GloucesterTimes.com, Gloucester, MA

Opinion

March 17, 2012

Page 1 editorial: Rezoning will lift future for 'oldest seaport'

The label of "America's oldest seaport" not only conveys a source of Gloucester pride. It subtly spotlights Gloucester's greatest resources — its wonderful harbor and rich heritage.

So it's understandable that any plan or project touching either — let alone both — of those assets is seen as a landmark change for the city and its residents, and that some folks would be fiercely resistant to it.

There's no question that the Commercial Street rezoning plan being advanced by the Beauport Gloucester limited liability company formed by New Balance founder Jim Davis would bring dramatic change to the historic Fort neighborhood site that houses the long-dormant plant where Clarence Birdseye once perfected the fine art of flash-freezing fish.

Yet, after several weeks of community debate — on the Times letters page and elsewhere — and after two nights and some six hours of hearings before two city boards this week, it's abundantly clear that this rezoning, and the anticipated Beauport Gloucester hotel it will allow, is not a threat to Gloucester's heritage or the city's waterfront and its businesses.

To the contrary, it represents the kind of positive change the city has needed for years — an opportunity that officials and residents should embrace to help ensure that Gloucester has a positive economic future, in addition to its cherished past.

First, it's important to note that the proposed hotel overlay zone — covering an area from 33 Commercial St., the Chamber of Commerce building, through 45-61 Commercial St., the Birdseye site itself — would not replace the Fort's existing Maine Industrial zoning. It would be added to it — hence the term "overlay" — and would only add new permitted uses, in this case, the operation of a hotel and accessories such as restaurants, retail shops, a conference center and parking facilities.

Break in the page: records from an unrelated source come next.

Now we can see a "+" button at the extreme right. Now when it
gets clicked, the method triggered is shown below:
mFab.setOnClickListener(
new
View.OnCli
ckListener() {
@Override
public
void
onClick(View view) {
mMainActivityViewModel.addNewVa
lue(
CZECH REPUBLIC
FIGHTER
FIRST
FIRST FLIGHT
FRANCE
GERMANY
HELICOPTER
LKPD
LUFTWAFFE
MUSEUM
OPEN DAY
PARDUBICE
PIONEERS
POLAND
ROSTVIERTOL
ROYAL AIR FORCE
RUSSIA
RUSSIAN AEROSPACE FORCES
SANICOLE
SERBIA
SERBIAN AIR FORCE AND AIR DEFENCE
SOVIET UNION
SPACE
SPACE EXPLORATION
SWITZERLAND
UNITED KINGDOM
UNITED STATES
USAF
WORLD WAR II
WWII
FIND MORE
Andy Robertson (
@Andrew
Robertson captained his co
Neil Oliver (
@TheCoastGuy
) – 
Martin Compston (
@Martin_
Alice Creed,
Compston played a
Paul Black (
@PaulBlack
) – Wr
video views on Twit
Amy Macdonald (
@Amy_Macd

Those who have adamantly opposed any rezoning and proposed hotel development have claimed the change and any such project would somehow bring the demise of the city's "working waterfront." Yet that's clearly not the case.

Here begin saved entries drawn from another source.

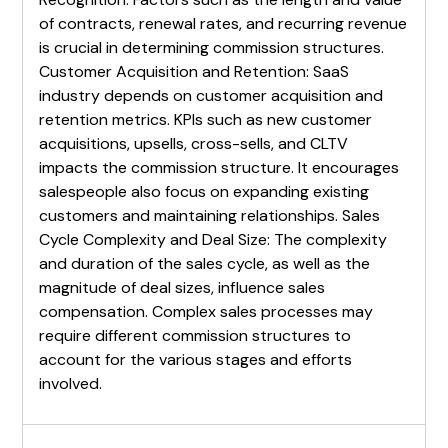
of contracts, renewal rates, and recurring revenue
is crucial in determining commission structures.
Customer Acquisition and Retention: SaaS
industry depends on customer acquisition and
retention metrics. KPIs such as new customer
acquisitions, upsells, cross-sells, and CLTV
impacts the commission structure. It encourages
salespeople also focus on expanding existing
customers and maintaining relationships. Sales
Cycle Complexity and Deal Size: The complexity
and duration of the sales cycle, as well as the
magnitude of deal sizes, influence sales
compensation. Complex sales processes may
require different commission structures to
account for the various stages and efforts
involved.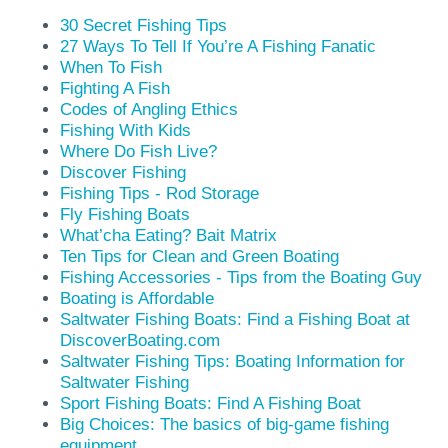
30 Secret Fishing Tips
27 Ways To Tell If You’re A Fishing Fanatic
When To Fish
Fighting A Fish
Codes of Angling Ethics
Fishing With Kids
Where Do Fish Live?
Discover Fishing
Fishing Tips - Rod Storage
Fly Fishing Boats
What’cha Eating? Bait Matrix
Ten Tips for Clean and Green Boating
Fishing Accessories - Tips from the Boating Guy
Boating is Affordable
Saltwater Fishing Boats: Find a Fishing Boat at
DiscoverBoating.com
Saltwater Fishing Tips: Boating Information for
Saltwater Fishing
Sport Fishing Boats: Find A Fishing Boat
Big Choices: The basics of big-game fishing
equipment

While some have touted the need to retain the stringent marine industrial status for this and all Fort properties, it's been telling that some key business people within the Fort itself are supporting the project.

In a letter in Friday's Times, Scott Memhard, longtime president of Cape Pond Ice — one of the Fort's core businesses — said he believes a "mix of marine industrial, residential, commercial and tourism" is indeed compatible, and will be for years to come.

Even more powerfully, Steve Cefalo — whose father has now sold Commercial Street's North Atlantic Fish Co., with a loss of some 25 jobs to Boston — said he feels "incredibly strongly about the need for change and redevelopment of not just The Fort but the entire harbor."

A hotel on the Pavilion Beach site will not negatively impact the city's fishing fleet or other waterfront businesses. Indeed, it should lure more visitors drawn to view all parts of the city's working waterfront — still Gloucester's prime attraction — in action, while patronizing downtown restaurants and other businesses.

It will not only generate new tax revenue for the city — revenue long overdue — but bring in new commercial revenue routinely lost when companies such as Gorton's and Varian house corporate visitors at hotels in Peabody and elsewhere while hosting business meetings here. And it can help establish Gloucester as a hub for marine-related conferences, for meetings of the New England Fishery Management Council and other events that "America's oldest seaport" deserves to be able to host.

It should, in other words, help provide a new spotlight for Gloucester's rich heritage and working present, all the while setting the stage for a bustling future.

The Planning Board and City Council Planning and Development subcommittee have now heard all the testimony and rebuttals from all sides. It will soon come time to render their recommendations, all leading to a City Council verdict.

But there is already a very clear answer, for the good of the city as a whole: It's "yes."

This is a plan and a project that Gloucester, its businesses and residents should embrace, not fear. It's one deserving of emphatic citywide support.